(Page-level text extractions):
---------------

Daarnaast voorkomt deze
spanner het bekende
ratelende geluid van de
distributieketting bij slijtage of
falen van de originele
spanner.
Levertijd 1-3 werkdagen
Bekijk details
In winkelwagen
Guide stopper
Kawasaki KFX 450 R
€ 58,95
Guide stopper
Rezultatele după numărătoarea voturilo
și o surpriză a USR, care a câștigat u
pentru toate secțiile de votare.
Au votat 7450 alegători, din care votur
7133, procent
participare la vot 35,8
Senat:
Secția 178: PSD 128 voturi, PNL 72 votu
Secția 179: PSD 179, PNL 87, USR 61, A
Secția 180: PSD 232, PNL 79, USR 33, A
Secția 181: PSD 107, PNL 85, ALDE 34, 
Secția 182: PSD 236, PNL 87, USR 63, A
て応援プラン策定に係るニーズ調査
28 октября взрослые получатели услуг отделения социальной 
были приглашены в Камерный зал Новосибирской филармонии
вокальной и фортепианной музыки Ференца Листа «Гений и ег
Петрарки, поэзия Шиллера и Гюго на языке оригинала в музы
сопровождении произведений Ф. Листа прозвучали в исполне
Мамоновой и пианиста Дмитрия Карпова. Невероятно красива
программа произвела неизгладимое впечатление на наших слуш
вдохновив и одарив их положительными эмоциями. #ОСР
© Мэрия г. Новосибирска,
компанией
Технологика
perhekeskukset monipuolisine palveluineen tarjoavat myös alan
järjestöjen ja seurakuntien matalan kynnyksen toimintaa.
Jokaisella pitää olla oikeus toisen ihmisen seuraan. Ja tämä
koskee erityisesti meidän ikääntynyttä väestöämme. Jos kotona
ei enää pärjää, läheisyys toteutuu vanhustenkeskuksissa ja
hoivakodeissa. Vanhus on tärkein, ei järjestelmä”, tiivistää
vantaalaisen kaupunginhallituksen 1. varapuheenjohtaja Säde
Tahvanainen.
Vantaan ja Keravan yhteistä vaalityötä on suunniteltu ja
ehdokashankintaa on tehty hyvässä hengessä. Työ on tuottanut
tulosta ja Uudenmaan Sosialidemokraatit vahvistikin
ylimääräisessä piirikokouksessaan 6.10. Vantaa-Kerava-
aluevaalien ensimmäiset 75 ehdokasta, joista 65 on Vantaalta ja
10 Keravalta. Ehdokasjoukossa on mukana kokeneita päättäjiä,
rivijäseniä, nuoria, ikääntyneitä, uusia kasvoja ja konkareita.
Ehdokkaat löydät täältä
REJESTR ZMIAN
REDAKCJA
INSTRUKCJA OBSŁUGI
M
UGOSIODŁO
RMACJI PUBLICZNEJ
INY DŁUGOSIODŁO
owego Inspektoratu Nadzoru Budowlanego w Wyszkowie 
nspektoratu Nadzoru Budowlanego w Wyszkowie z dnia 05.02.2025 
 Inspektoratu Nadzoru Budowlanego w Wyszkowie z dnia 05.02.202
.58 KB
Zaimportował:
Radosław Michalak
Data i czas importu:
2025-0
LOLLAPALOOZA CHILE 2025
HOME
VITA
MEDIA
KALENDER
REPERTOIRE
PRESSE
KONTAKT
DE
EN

---------------

(EXERCISE DETAILS): Copy out only the lines running from the beginning of the data to the line with "ei enää pärjää, läheisyys", both ends included.

(SOLUTION TO THE PROBLEM):
Daarnaast voorkomt deze
spanner het bekende
ratelende geluid van de
distributieketting bij slijtage of
falen van de originele
spanner.
Levertijd 1-3 werkdagen
Bekijk details
In winkelwagen
Guide stopper
Kawasaki KFX 450 R
€ 58,95
Guide stopper
Rezultatele după numărătoarea voturilo
și o surpriză a USR, care a câștigat u
pentru toate secțiile de votare.
Au votat 7450 alegători, din care votur
7133, procent
participare la vot 35,8
Senat:
Secția 178: PSD 128 voturi, PNL 72 votu
Secția 179: PSD 179, PNL 87, USR 61, A
Secția 180: PSD 232, PNL 79, USR 33, A
Secția 181: PSD 107, PNL 85, ALDE 34, 
Secția 182: PSD 236, PNL 87, USR 63, A
て応援プラン策定に係るニーズ調査
28 октября взрослые получатели услуг отделения социальной 
были приглашены в Камерный зал Новосибирской филармонии
вокальной и фортепианной музыки Ференца Листа «Гений и ег
Петрарки, поэзия Шиллера и Гюго на языке оригинала в музы
сопровождении произведений Ф. Листа прозвучали в исполне
Мамоновой и пианиста Дмитрия Карпова. Невероятно красива
программа произвела неизгладимое впечатление на наших слуш
вдохновив и одарив их положительными эмоциями. #ОСР
© Мэрия г. Новосибирска,
компанией
Технологика
perhekeskukset monipuolisine palveluineen tarjoavat myös alan
järjestöjen ja seurakuntien matalan kynnyksen toimintaa.
Jokaisella pitää olla oikeus toisen ihmisen seuraan. Ja tämä
koskee erityisesti meidän ikääntynyttä väestöämme. Jos kotona
ei enää pärjää, läheisyys toteutuu vanhustenkeskuksissa ja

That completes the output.